In [None]:
# Mount Google Drive
from google.colab import drive
drive.mount('/content/drive')

Mounted at /content/drive


In [None]:
# Step 1: Upload kaggle.json file
from google.colab import files
files.upload()

Saving kaggle.json to kaggle.json


{'kaggle.json': b'{"username":"shatabdo","key":"661da089ea4ea47e5fda65368755e312"}'}

In [None]:
# Step 2: Create the .kaggle directory, move the JSON file there, and set proper permissions.
!mkdir -p ~/.kaggle
!cp kaggle.json ~/.kaggle/
!chmod 600 ~/.kaggle/kaggle.json

In [None]:
# Step 3: Download the dataset using the provided Kaggle link
!kaggle datasets download -d ambarish/breakhis

Dataset URL: https://www.kaggle.com/datasets/ambarish/breakhis
License(s): unknown
Downloading breakhis.zip to /content
100% 3.97G/3.99G [00:37<00:00, 201MB/s]
100% 3.99G/3.99G [00:37<00:00, 114MB/s]


In [None]:
# Step 4: Unzip the downloaded file.
!mkdir -p /content/dataset
!unzip -q *.zip -d /content/dataset

In [None]:
# Step 5: Create destination folders for the reorganized dataset.
import os
import shutil

src_breast_folder = "/content/dataset/BreaKHis_v1/BreaKHis_v1/histology_slides/breast"
benign_src = os.path.join(src_breast_folder, "benign")
malignant_src = os.path.join(src_breast_folder, "malignant")
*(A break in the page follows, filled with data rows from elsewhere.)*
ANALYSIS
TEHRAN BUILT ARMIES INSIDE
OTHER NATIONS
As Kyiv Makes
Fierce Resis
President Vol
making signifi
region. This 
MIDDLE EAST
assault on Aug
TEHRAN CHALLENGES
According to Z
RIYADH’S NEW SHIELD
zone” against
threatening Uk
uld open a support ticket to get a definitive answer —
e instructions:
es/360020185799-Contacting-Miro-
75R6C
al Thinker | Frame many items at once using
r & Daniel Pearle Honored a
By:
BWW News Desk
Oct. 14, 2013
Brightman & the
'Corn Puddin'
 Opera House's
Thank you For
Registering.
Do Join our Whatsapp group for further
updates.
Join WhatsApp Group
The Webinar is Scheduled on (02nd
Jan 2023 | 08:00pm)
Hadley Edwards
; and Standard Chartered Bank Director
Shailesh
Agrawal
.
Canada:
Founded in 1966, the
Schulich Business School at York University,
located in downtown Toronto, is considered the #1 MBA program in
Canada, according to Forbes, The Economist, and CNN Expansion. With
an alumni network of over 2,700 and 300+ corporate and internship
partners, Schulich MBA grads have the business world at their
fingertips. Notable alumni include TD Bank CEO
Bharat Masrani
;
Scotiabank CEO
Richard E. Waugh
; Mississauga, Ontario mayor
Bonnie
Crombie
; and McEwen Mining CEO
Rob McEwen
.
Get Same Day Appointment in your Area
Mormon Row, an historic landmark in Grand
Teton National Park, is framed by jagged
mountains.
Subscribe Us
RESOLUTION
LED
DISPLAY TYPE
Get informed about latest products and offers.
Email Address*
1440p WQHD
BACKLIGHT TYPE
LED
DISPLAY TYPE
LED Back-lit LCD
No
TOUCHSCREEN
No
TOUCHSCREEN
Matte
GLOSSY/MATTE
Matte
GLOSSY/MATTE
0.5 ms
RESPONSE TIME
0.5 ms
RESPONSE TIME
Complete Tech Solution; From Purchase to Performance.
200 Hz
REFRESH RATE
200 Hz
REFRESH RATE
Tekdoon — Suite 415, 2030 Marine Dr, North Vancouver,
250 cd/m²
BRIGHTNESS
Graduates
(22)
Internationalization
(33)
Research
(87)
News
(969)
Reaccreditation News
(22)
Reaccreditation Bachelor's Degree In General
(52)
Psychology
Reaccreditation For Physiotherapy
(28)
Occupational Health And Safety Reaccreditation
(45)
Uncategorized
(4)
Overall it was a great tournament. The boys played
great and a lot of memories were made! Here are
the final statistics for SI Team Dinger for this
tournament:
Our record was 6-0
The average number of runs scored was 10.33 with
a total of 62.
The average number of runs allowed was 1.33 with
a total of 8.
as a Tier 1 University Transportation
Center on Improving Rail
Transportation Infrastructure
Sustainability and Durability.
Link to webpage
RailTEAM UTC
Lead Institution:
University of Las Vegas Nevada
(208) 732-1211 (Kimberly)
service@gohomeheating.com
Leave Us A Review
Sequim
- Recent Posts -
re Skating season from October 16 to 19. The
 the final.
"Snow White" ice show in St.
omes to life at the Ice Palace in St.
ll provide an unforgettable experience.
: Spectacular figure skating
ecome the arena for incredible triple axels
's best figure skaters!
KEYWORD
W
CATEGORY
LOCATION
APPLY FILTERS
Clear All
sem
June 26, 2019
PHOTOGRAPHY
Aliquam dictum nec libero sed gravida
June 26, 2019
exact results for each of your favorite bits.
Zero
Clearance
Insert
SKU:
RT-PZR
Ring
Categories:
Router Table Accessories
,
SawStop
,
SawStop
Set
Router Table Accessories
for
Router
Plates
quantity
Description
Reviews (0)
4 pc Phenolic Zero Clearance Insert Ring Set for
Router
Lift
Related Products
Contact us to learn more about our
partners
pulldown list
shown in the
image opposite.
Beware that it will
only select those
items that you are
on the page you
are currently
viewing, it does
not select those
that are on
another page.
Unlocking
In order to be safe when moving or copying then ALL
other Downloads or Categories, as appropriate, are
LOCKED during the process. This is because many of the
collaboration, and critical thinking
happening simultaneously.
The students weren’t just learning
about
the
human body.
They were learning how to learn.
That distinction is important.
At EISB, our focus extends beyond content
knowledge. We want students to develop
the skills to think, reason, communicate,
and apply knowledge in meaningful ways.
# Define destination folders for the new flattened structure.
dest_dataset = "BreakHis_dataset"
dest_benign = os.path.join(dest_dataset, "benign")
dest_malignant = os.path.join(dest_dataset, "malignant")

os.makedirs(dest_benign, exist_ok=True)
os.makedirs(dest_malignant, exist_ok=True)

In [None]:
# Step 6: Define a function to recursively copy image files from a source folder to a destination folder
# while renaming them to ensure uniqueness.
def copy_images_rename(src_dir, dst_dir):
    counter = 0
    for root, dirs, files in os.walk(src_dir):
        # Get the relative path to include in the new filename
        rel_path = os.path.relpath(root, src_dir)
        for file in files:
            if file.lower().endswith(('.png', '.jpg', '.jpeg')):
                src_file = os.path.join(root, file)
                # Replace directory separators with underscores and append a counter to create a unique filename.
                new_filename = f"{rel_path.replace(os.sep, '_')}_{counter}_{file}"
                dst_file = os.path.join(dst_dir, new_filename)
                shutil.copy(src_file, dst_file)
                counter += 1

In [None]:
# Step 7: Copy images for both classes using the renaming function.
print("Copying benign images...")
copy_images_rename(benign_src, dest_benign)
print("Copying malignant images...")
copy_images_rename(malignant_src, dest_malignant)

Copying benign images...
Copying malignant images...


In [None]:
# Step 8: Count the copied images to confirm that no overwriting occurred.
benign_count = len([f for f in os.listdir(dest_benign) if f.lower().endswith(('.png', '.jpg', '.jpeg'))])
malignant_count = len([f for f in os.listdir(dest_malignant) if f.lower().endswith(('.png', '.jpg', '.jpeg'))])
print("Total benign images copied:", benign_count)
print("Total malignant images copied:", malignant_count)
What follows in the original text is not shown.